Latest Release

A brief introduction to MMBatch followed by what's new in the latest release.

Overview

Memory Machine Batch (MMBatch) captures the entire running state of a Batch Job into a consistent image and restores the Job on a new Compute Instance without losing any work progress. It ensures a high quality of service at the Batch level using low-cost, but unreliable Spot-based Compute Instances. For more details, visit the MMBatch website.

New in the 1.4 Release

The MMBatch 1.4 release adds new features, improves the user experience and enhances telemetry.

MemVerge GPU SpotSurfing

GPU SpotSurfing is a checkpointing and recovery feature designed to seamlessly manage Spot terminations on GPU instances. By integrating checkpointing with cloud automation, this service enables stateful workloads to run safely on GPU Spot instances, reducing compute costs by up to 70%, all without requiring any changes to your application code.

NVIDIA GPU Checkpoint & Restore Support

New support for checkpointing and restoring GPU-based workflows, such as:
- parabricks-fq2bam
- parabricks-germline

Job List View in Application Window

New job list view that shows job status, maximum root filesystem usage of the container, and detailed job events.

Downloadable Worker Node CSV

Users can now download a CSV file containing all finished worker node details.

Checkpoint Cleanup Improvements

When not in diagnostic mode, checkpoints are now automatically cleaned up if the restore succeeds or the job finishes.

Known Limitations

Cross Availability Zone Data Migration: If the batch queue is bound to a multi-availability zone compute environment, EBS volume data migration is required when a job restarts in a different zone. Migration time can range from minutes to hours, depending on AWS load.

EBS Volume Detachment Delays on AWS Instance Termination: When AWS terminates an instance, detaching its associated EBS volume may take longer than 5 minutes. This delay is due to AWS's instance termination behavior, which can prevent the instance from flushing in-memory data to the EBS volume, clearing file system caches, or cleanly unmounting the volume.

Leftover Volumes in Cross-Zone Restarts: If a restarted job runs before the old node is reclaimed, the system may fail to remove the old EBS volume, leaving an orphaned volume in the user’s environment.

Spot reclaim protection is not supported during restore: If a spot reclaim happens during restore, MMBatch will retry the restore on a new instance.

Managed EBS needs to be enabled: This is required for file consistency when saving files under root when running on Amazon Linux 2 and using Juice FS for scratch and checkpoint directories.

MMBatch checkpoint does not support file-backed memory: File-backed memory is considered quadrant #3 and #4 in Linux TOP command output. An example of file-backed memory could be saved to files under /dev/shm, which is a temporary file storage filesystem that uses memory for the backing store.

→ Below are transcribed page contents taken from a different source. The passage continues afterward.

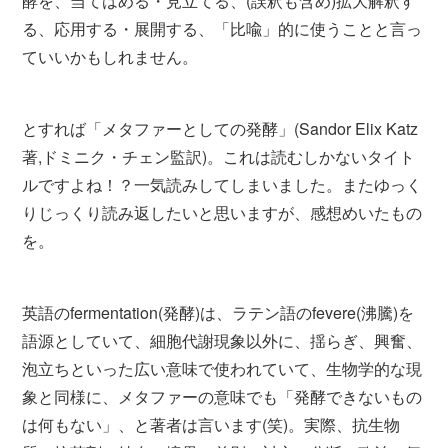
酵を、当てはめる・見立てる、(誤釈も含め)拡大解釈す
る、応用する・展開する、「比喩」的に使うことと言っ
ていいかもしれません。
とすれば「メタファーとしての発酵」(Sandor Elix Katz
著,ドミニク・チェン監訳)。これは読むしかないタイト
ルですよね！？一気読みしてしまいました。またゆっく
りじっくり読み返したいと思いますが、感想めいたもの
を。
英語のfermentation(発酵)は、ラテン語のfevere(沸騰)を
語源としていて、細胞代謝現象以外に、揺らぎ、興奮、
泡立ちといった広い意味で使われていて、生物学的な現
象と同様に、メタファーの意味でも「発酵できないもの
は何もない」、と著者は言います(笑)。実際、抗生物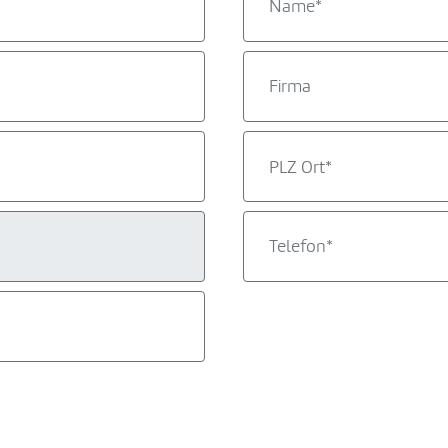
PLZ Ort*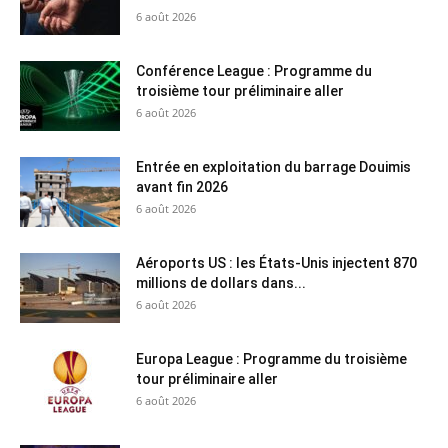
6 août 2026
Conférence League : Programme du
troisième tour préliminaire aller
6 août 2026
Entrée en exploitation du barrage Douimis
avant fin 2026
6 août 2026
Aéroports US : les États-Unis injectent 870
millions de dollars dans...
6 août 2026
Europa League : Programme du troisième
tour préliminaire aller
6 août 2026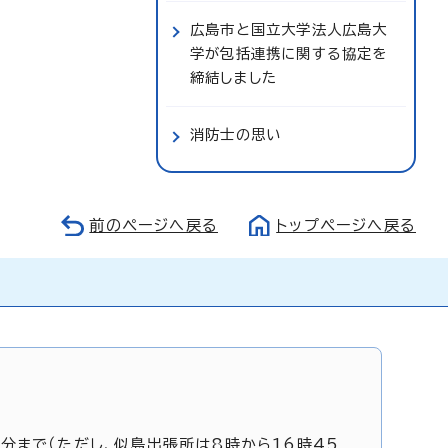
広島市と国立大学法人広島大
学が包括連携に関する協定を
締結しました
消防士の思い
前のページへ戻る
トップページへ戻る
5分まで（ただし、似島出張所は8時から16時45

AWS S3 Throughput Limitations with Concurrent Access: When using AWS S3 as a storage backend, particularly with multiple file systems accessing the same bucket concurrently (e.g., JuiceFS used as a scratch directory in Nextflow pipelines), throughput limitations may be encountered. This can manifest as [Errno 5] Input/output error messages in Nextflow logs. For best practices and optimization strategies to mitigate this, refer to the AWS S3 documentation on Optimizing Amazon S3 Performance.

PreDump Occurs even if MMC_CHECKPOINT_INTERVAL is set to 0: The only way to disable predump would be to set the checkpoint to a number larger than the largest interval using MMC_CHECKPOINT_INTERVAL. The current default, if MMC_CHECKPOINT_INTERVAL is not set, is 15 minutes.

'Total Run Time' is different between AWS batch engine and MMBatch engine: When MMBatch performs its final checkpoint, it first pauses the job's container. The container is only terminated after checkpointing is complete. Since AWS Batch calculates a job's end time based on container termination, this creates a discrepancy in job run times: the additional time reflects the duration MMBatch spent on checkpointing after pausing the container. This results in a slight discrepancy of up to 2 minutes (the max time before the EC2 Spot instance is reclaimed) while the checkpoint is finalized, which is negligible in the total runtime of a job.